Have you ever imagined being able to go back in time and access the modification history of a table? This is possible with the Time Travel functionality of Delta Lake.

What is Delta Lake?

Delta Lake is an open-source storage layer that enhances data lakes by adding ACID transaction capabilities (Atomicity, Consistency, Isolation, and Durability). It integrates with Apache Spark, offering reliability and performance to handle large volumes of data. To learn more about how to implement Delta Lake in your Spark jobs, access the documentation.

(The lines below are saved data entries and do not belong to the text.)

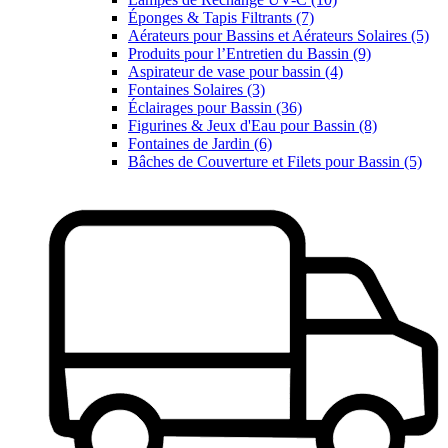
Éponges & Tapis Filtrants (7)
Aérateurs pour Bassins et Aérateurs Solaires (5)
Produits pour l’Entretien du Bassin (9)
Aspirateur de vase pour bassin (4)
Fontaines Solaires (3)
Éclairages pour Bassin (36)
Figurines & Jeux d'Eau pour Bassin (8)
Fontaines de Jardin (6)
Bâches de Couverture et Filets pour Bassin (5)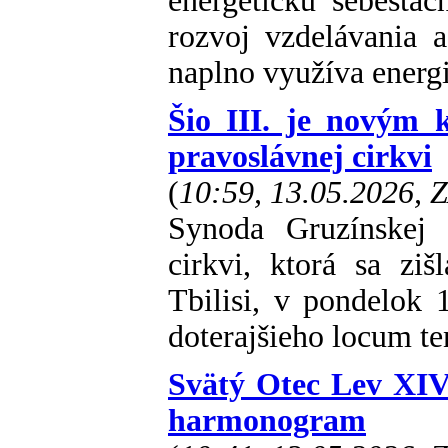
energetickú sebesta
rozvoj vzdelávania 
naplno využíva energi
Šio III. je novým 
pravoslávnej cirkvi
(
10:59, 13.05.2026, 
Synoda Gruzínskej a
cirkvi, ktorá sa ziš
Tbilisi, v pondelok 1
doterajšieho locum te
Svätý Otec Lev XIV.
harmonogram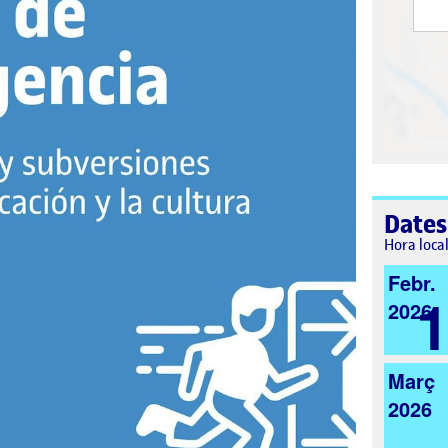
Dates
Hora loca
Febr.
2026
Març
2026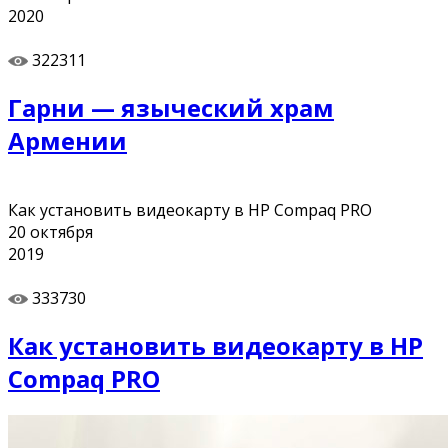
2020
322311
Гарни — языческий храм
Армении
Как установить видеокарту в HP Compaq PRO
20
октября
2019
333730
Как установить видеокарту в HP
Compaq PRO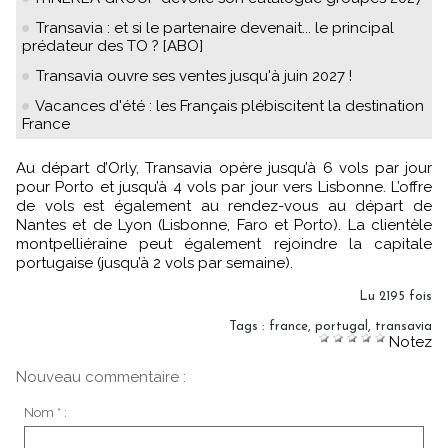
Transavia : et si le partenaire devenait... le principal
prédateur des TO ? [ABO]
Transavia ouvre ses ventes jusqu'à juin 2027 !
Vacances d'été : les Français plébiscitent la destination
France
Au départ d’Orly, Transavia opère jusqu’à 6 vols par jour
pour Porto et jusqu’à 4 vols par jour vers Lisbonne. L’offre
de vols est également au rendez-vous au départ de
Nantes et de Lyon (Lisbonne, Faro et Porto). La clientèle
montpelliéraine peut également rejoindre la capitale
portugaise (jusqu’à 2 vols par semaine).
Lu 2195 fois
Tags
:
france
,
portugal
,
transavia
Notez
Nouveau commentaire :
Nom * :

But briefly, to configure Delta Lake in your Spark session, I will present an example below:

spark = SparkSession.builder \
.appName("Delta Lake Example") \
.config("spark.jars.packages", "io.delta:delta-core_2.12:1.0.0") \
.config("spark.sql.extensions", "io.delta.sql.DeltaSparkSessionExtension") \
.config("spark.sql.catalog.spark_catalog", "org.apache.spark.sql.delta.catalog.DeltaCatalog") \
.config("spark.databricks.delta.retentionDurationCheck.enabled", "true") \
.config("spark.databricks.delta.retentionDurationCheck.retentionDuration", "30 days") \
.getOrCreate()

This is an example of a Spark session with the Delta Lake configuration added. I will explain each of these configurations so that you understand the relationship between Spark, Delta Lake, and Time Travel, our table time machine.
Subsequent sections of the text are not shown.